Why did our hyperspectral and other highly advanced measurement and signature intelligence (Masint) effort fail to accurately identify and detect the WMD in Iraq and elsewhere? There are rumors that these systems did, in fact, see what looked like convoys carrying WMD materials from Iraq to Syria in the weeks before the US invasion last year. So far, however, these are still just rumors. We can build spectrometers that can detect the chemical composition of a planet’s atmosphere hundreds of light years away, so why can we not accurately determine the existence of nerve gas stockpiles from three or four hundred miles up?

There has been a lot of talk about the need to reform America’s whole intelligence organization. In his book Fixing Intelligence, General Bill Odom, former head of the NSA, has proposed a complete revamping of the system along sensibly functional lines. Yet, the whole “craft of intelligence,” as Alan Dulles called it is, in fact, a “uniquely human endeavor.” This is especially true for the analysis and interpretation aspects. The great virtue of technical intelligence is that it reduces, if not eliminates, all of the biases, both large and small, that inevitably creep into the estimates. A decoded message may or may not be true, but the spectral signature of a tank is much harder to fake.
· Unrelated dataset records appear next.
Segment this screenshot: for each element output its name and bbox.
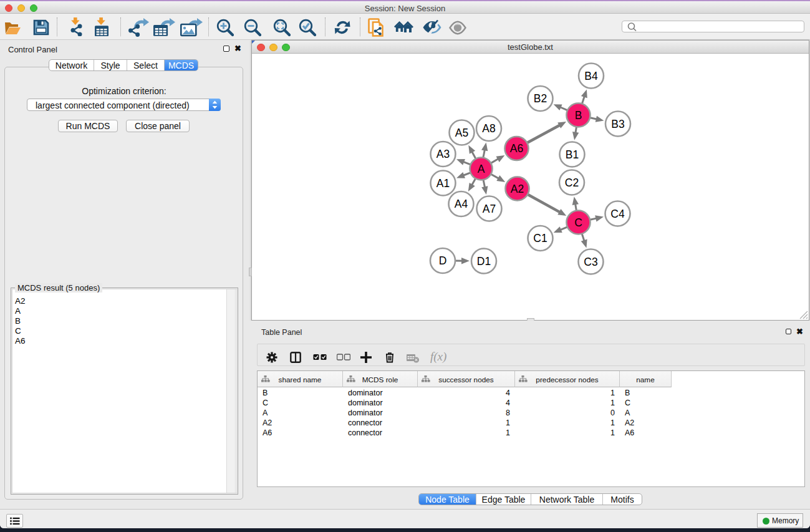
- svg-text:C1: C1: [533, 232, 547, 244]
- svg-text:A: A: [478, 163, 485, 175]
- svg-text:A4: A4: [455, 198, 468, 210]
- svg-text:A1: A1: [436, 177, 450, 190]
- svg-text:C3: C3: [584, 256, 597, 268]
- svg-text:C4: C4: [610, 208, 625, 220]
- svg-text:D1: D1: [477, 255, 491, 268]
- svg-text:A2: A2: [511, 183, 524, 195]
- svg-text:f(x): f(x): [430, 351, 446, 364]
- svg-text:B3: B3: [611, 118, 624, 130]
- svg-text:A8: A8: [482, 122, 495, 135]
- svg-text:C: C: [574, 216, 582, 229]
- svg-text:B2: B2: [534, 92, 547, 105]
- svg-text:B4: B4: [584, 70, 598, 82]
- svg-text:A7: A7: [483, 203, 496, 215]
- svg-text:C2: C2: [565, 177, 579, 189]
- svg-text:D: D: [439, 254, 447, 267]
- svg-text:B: B: [575, 109, 582, 122]
- svg-text:A5: A5: [455, 127, 468, 139]
- svg-text:A6: A6: [510, 142, 523, 155]
- svg-text:B1: B1: [566, 148, 579, 161]
- svg-text:A3: A3: [436, 148, 450, 160]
Conventional wisdom in Washington seems to accept the idea that the US has depended too much on technology and not enough on people to gather the secret intelligence without which any nation cannot operate in the modern world. It might be worthwhile to take a careful look at this assumption. What if the problem was a dysfunctional technology development effort? What if the sensors on today’s NRO spacecraft were inferior to those that the scientists at NASA are about to put into orbit around Saturn? What if only a very few analysts at the CIA were scientifically literate enough to determine if the IR signature from a given factory indicated that it was no longer making pesticides and was now making nerve gas? What if the problem with the intelligence community was not enough technology rather than too much?

For decades, NRO’s own spacecraft did the “real” work. Today, an imagery analyst can use products from American, European, Israeli, Indian, Russian, or Japanese satellites.

Our enemies have a pretty good idea of the capabilities of our spy satellites and they must keep track of when they are overhead. This ability to hide when they know that they are being observed limits, but does not eliminate, the usefulness of these systems. The Clinton-era Future Intelligence Architecture program was intended to somewhat remedy this by building and launching enough satellites so that no place on earth would be safe from persistent space-based observation. The program is seriously behind schedule and has suffered reported cost overruns of more than 100%. Recent reports indicate that this program is now back on track or at least out of the intensive care ward.

To compensate somewhat, the Bush administration has been purchasing remote sensing imagery from commercial sources, including DigitalGlobe and Space Imaging. For the NGA and the rest of the intelligence community, this has been a painful revolution. For decades, they were used to having exclusive control over the operations of America’s spy satellites, civilian satellites, such as Landsat, and the French Spot may occasionally have provided useful additional imagery, but NRO’s own spacecraft did the “real” work. Today, an imagery analyst can use products from American, European, Israeli, Indian, Russian, or Japanese satellites.

While the quality and quantity of imagery available to the US intelligence community may be constantly improving, the next DCI should take a long hard look at the ways the data are interpreted. There are all too few highly trained and experienced personnel, but that has always been a problem. What may be more important is a lack of investment in new technology that can transform the digital pixels into reliable information that consistently defeats the deception efforts of America’s adversaries.